On this day 16 years ago, the state’s most iconic symbol collapsed, ending decades of efforts aimed at preventing that.
“Men hang out their signs indicative of their respective trades; shoemakers hang out a gigantic shoe; jewelers a monster watch, and the dentist hangs out a gold tooth; but in the mountains of New Hampshire, God Almighty has hung out a sign to show that there, He makes men.” –Daniel Webster
On this day, sixteen years ago, New Hampshire’s Most Famous Face fell from its post high above Profile Lake in Franconia Notch. The unique five granite ledges of Cannon Mountain that made up the Old Man of the Mountain’s distinct profile was first pointed out to settlers by Native Americans in 1805. For the next two centuries, millions traveled from near and far to see the rare beautiful work nature and time had created together – which would also be its eventual demise. But the legacy of the Old Man of the Mountain lives on.
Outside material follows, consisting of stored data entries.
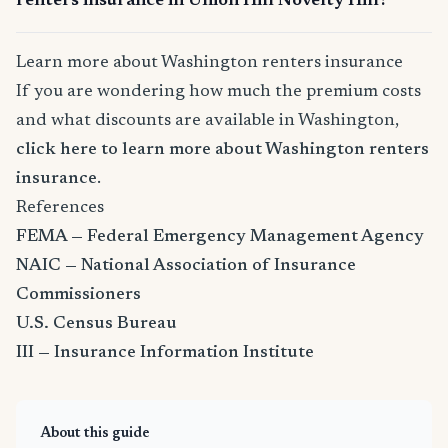
renters insurance in Union Hill Novelty Hill?
Learn more about Washington renters insurance
If you are wondering how much the premium costs
and what discounts are available in Washington,
click here to learn more about Washington renters
insurance
.
References
FEMA — Federal Emergency Management Agency
NAIC — National Association of Insurance
Commissioners
U.S. Census Bureau
III — Insurance Information Institute
About this guide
The profile can be seen on New Hampshire licenses, license plates, route signs, the NH quarter, and of course in the memories of those who were able to experience it first-hand. Especially for those who worked to extend the Old Man’s existence, which one man, Niels Nielsen made his personal mission.
In 1965, Nielsen, a maintenance and construction supervisor, took on an additional role as the Old Man’s caretaker. And care he – and later his son David – did. The two generations of Nielsens spearheaded the efforts for years to come, working with volunteers and members of NH State Parks to install everything from steel rods and cables to fast-drying cement and epoxy to keep the rocks together and special plastic covers and gullies designed to divert rainwater to manage the erosion of the granite. Even with the extensive efforts, time and nature would eventually be too much for the Great Stone Face.
Sometime between midnight and 2:00 a.m. on May 3, 2003, the Old Man on the Mountain came tumbling down. For days, the people of New Hampshire came together and paid their respects by laying flowers at the base of the mountain – the state even considered altering its flag to include the celebrated profile. Instead, a memorial was built at the old viewing platform in the Franconia Notch State Park. The Old Man of the Mountain memorial spot, Profiler Plaza, is a park that stands as a testament both to the generosity of the New England community and the structure itself where visitors can still get a view of what once was. Small museum displays educate the public about the Old Man’s legacy, the geology that created him, and the mechanics that kept him from falling sooner than he did.